Describe Reservoir Induced Seismicity (RIS) with a particular reference to Koyna earthquake.

Understanding Reservoir Induced Seismicity (RIS)

RIS is a complex phenomenon influenced by several factors. It isn’t simply the weight of the water that causes earthquakes. The primary mechanisms involved are:

• Pore Fluid Pressure Increase: Water infiltrating into the subsurface increases pore fluid pressure, reducing the effective normal stress on faults. This lowers the shear strength of the fault, making it easier to slip.
• Stress Transfer: The weight of the reservoir and the altered stress distribution can transfer stress to nearby faults, potentially triggering their reactivation.
• Capillary Forces: Changes in water saturation can induce capillary forces that contribute to fault slip.
• Sediment Loading: The deposition of sediments at the reservoir bottom can add to the stress on underlying faults.

The Koyna Earthquake: A Case Study

The Koyna region, located in the Deccan Trap basalt province of Maharashtra, India, experienced a significant increase in seismic activity following the construction of the Koyna Dam, completed in 1962.

Geological Setting

The Koyna region is characterized by a dense network of pre-existing faults and fractures within the basalt layers. These faults are generally considered to be ancient, formed during the rifting associated with the Deccan Trap volcanism. The Koyna Dam is built across the Koyna River, impounding a large reservoir.

Sequence of Events

The first felt earthquake occurred in December 1963, approximately a year after the reservoir began to fill. This was followed by a series of earthquakes, culminating in the devastating Koyna earthquake of December 11, 1967, which measured 6.5 on the Richter scale. The earthquake caused widespread damage and resulted in approximately 180 fatalities. Seismic activity has continued in the region, albeit at a lower frequency, to the present day.

Analysis and Causative Factors

Extensive research has been conducted to understand the causes of the Koyna earthquakes. Key findings include:

• Fault Reactivation: The earthquakes are believed to be caused by the reactivation of pre-existing faults, specifically the Vena fault system.
• Pore Pressure Diffusion: The increase in pore fluid pressure due to water infiltration from the reservoir diffused through the fractured basalt, reaching the faults and triggering slip.
• Deep-Seated Source: Unlike many other RIS events, the Koyna earthquakes originate from a relatively deep source (8-12 km), suggesting that the pore pressure changes are affecting faults at considerable depths.
• Long-Term Activity: The continued seismic activity for over five decades suggests that the reservoir is still influencing the stress state in the region.

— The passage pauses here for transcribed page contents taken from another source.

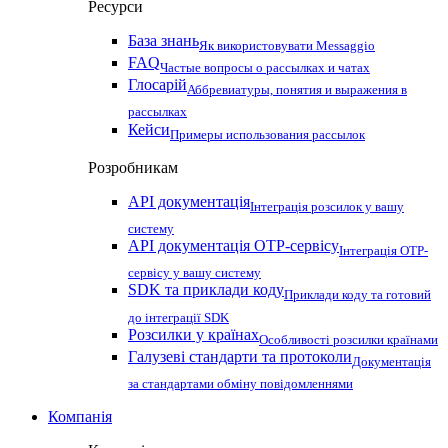
Ресурси
База знань
Як використовувати Messaggio
FAQ
Частые вопросы о рассылках и чатах
Глосарій
Аббревиатуры, понятия и выражения в
рассылках
Кейси
Примеры использования рассылок
Розробникам
API документація
Інтеграція розсилок у вашу
систему
API документація OTP-сервісу
Інтеграція OTP-
сервісу у вашу систему
SDK та приклади коду
Приклади коду та готовий
до інтеграції SDK
Розсилки у країнах
Особливості розсилки країнами
Галузеві стандарти та протоколи
Документація
за стандартами обміну повідомленнями
Компанія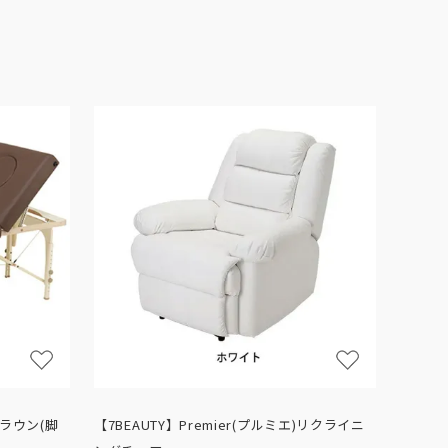
ラウン(脚
【7BEAUTY】Premier(プルミエ)リクライニ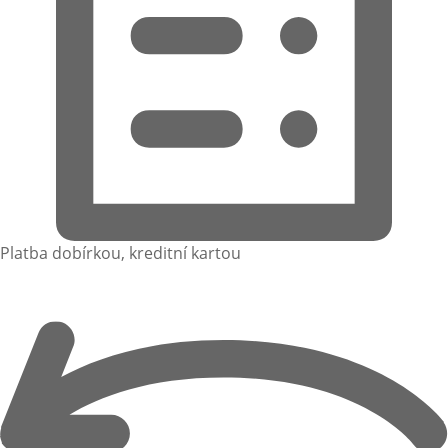
Platba dobírkou, kreditní kartou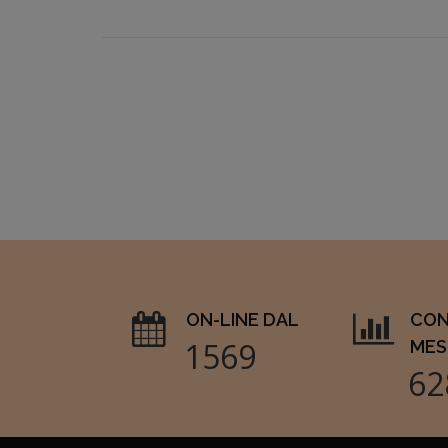
ON-LINE DAL
CON
1826
MES
73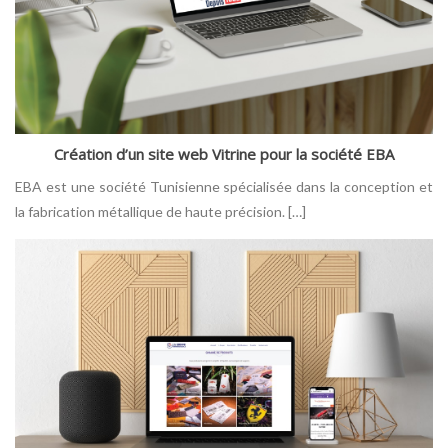
Création d’un site web Vitrine pour la société EBA
EBA est une société Tunisienne spécialisée dans la conception et
la fabrication métallique de haute précision. […]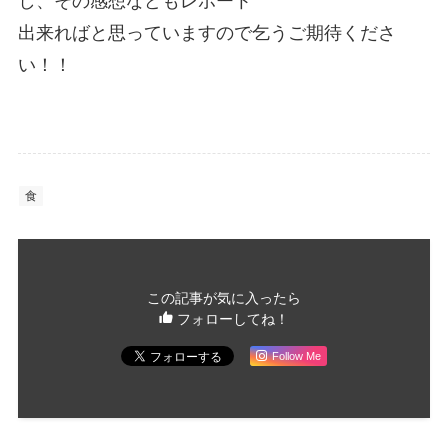
し、その感想などもレポート
出来ればと思っていますので乞うご期待くださ
い！！
食
この記事が気に入ったら
フォローしてね！
Follow Me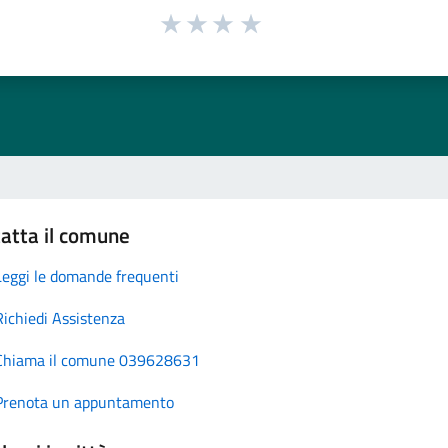
atta il comune
Leggi le domande frequenti
Richiedi Assistenza
Chiama il comune 039628631
Prenota un appuntamento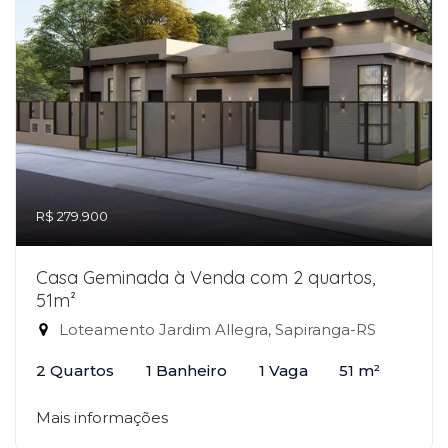
R$ 279.900
Casa Geminada à Venda com 2 quartos,
51m²
Loteamento Jardim Allegra, Sapiranga-RS
2 Quartos
1 Banheiro
1 Vaga
51 m²
Mais informações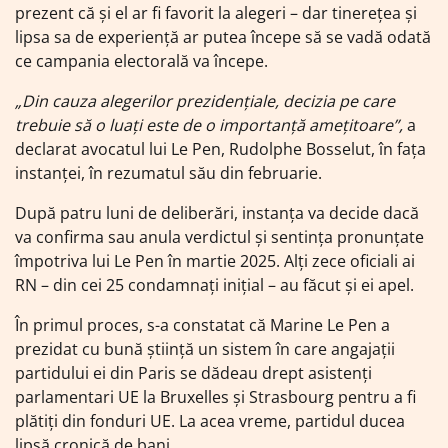
prezent că și el ar fi favorit la alegeri – dar tinerețea și
lipsa sa de experiență ar putea începe să se vadă odată
ce campania electorală va începe.
„Din cauza alegerilor prezidențiale, decizia pe care
trebuie să o luați este de o importanță amețitoare”,
a
declarat avocatul lui Le Pen, Rudolphe Bosselut, în fața
instanței, în rezumatul său din februarie.
După patru luni de deliberări, instanța va decide dacă
va confirma sau anula verdictul și sentința pronunțate
împotriva lui Le Pen în martie 2025. Alți zece oficiali ai
RN – din cei 25 condamnați inițial – au făcut și ei apel.
În primul proces, s-a constatat că Marine Le Pen a
prezidat cu bună știință un sistem în care angajații
partidului ei din Paris se dădeau drept asistenți
parlamentari UE la Bruxelles și Strasbourg pentru a fi
plătiți din fonduri UE. La acea vreme, partidul ducea
lipsă cronică de bani.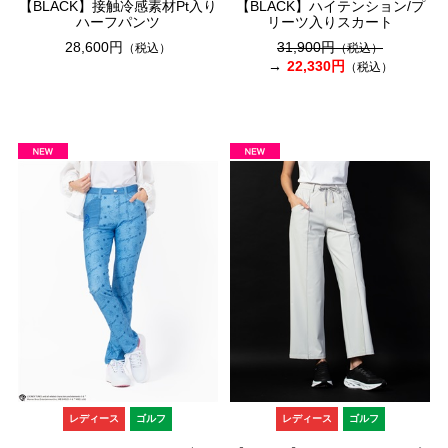
【BLACK】接触冷感素材Pt入り
【BLACK】ハイテンション/プ
ハーフパンツ
リーツ入りスカート
28,600円
31,900円
（税込）
（税込）
22,330円
（税込）
レディース
ゴルフ
レディース
ゴルフ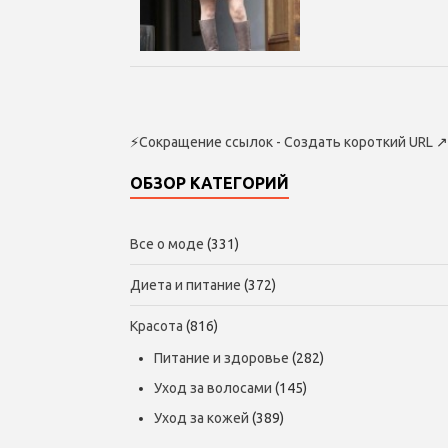
⚡
Сокращение ссылок - Создать короткий URL
↗
ОБЗОР КАТЕГОРИЙ
Все о моде
(331)
Диета и питание
(372)
Красота
(816)
Питание и здоровье
(282)
Уход за волосами
(145)
Уход за кожей
(389)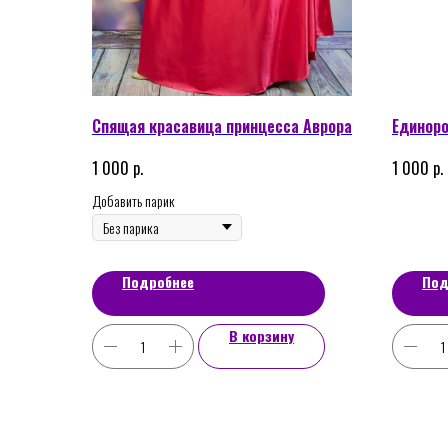
Спящая красавица принцесса Аврора
Единор
р.
р.
1 000
1 000
Добавить парик
Подробнее
Под
В корзину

The Koyna case is unique because the seismicity continues even after the reservoir has reached a stable water level. This suggests that the process of pore pressure diffusion and fault reactivation is ongoing and may be sustained for a long period.

Mitigation Strategies

Mitigating RIS is challenging, as it involves managing the complex interplay of geological factors. Some potential strategies include:

• Careful Site Selection: Avoiding areas with known active faults or dense fracture networks during reservoir construction.
• Controlled Reservoir Filling: Gradual filling of the reservoir to allow for stress adjustment and monitoring of seismic activity.
• Pore Pressure Management: Implementing measures to control pore pressure, such as drainage systems or injection of fluids. (Though this is often impractical)
• Seismic Monitoring: Establishing a robust seismic monitoring network to detect and track earthquake activity.
• Early Warning Systems: Developing early warning systems to provide timely alerts in the event of a significant earthquake.

However, in the case of Koyna, given the long-term nature of the seismicity, mitigation options are limited. Focus is primarily on preparedness and disaster management.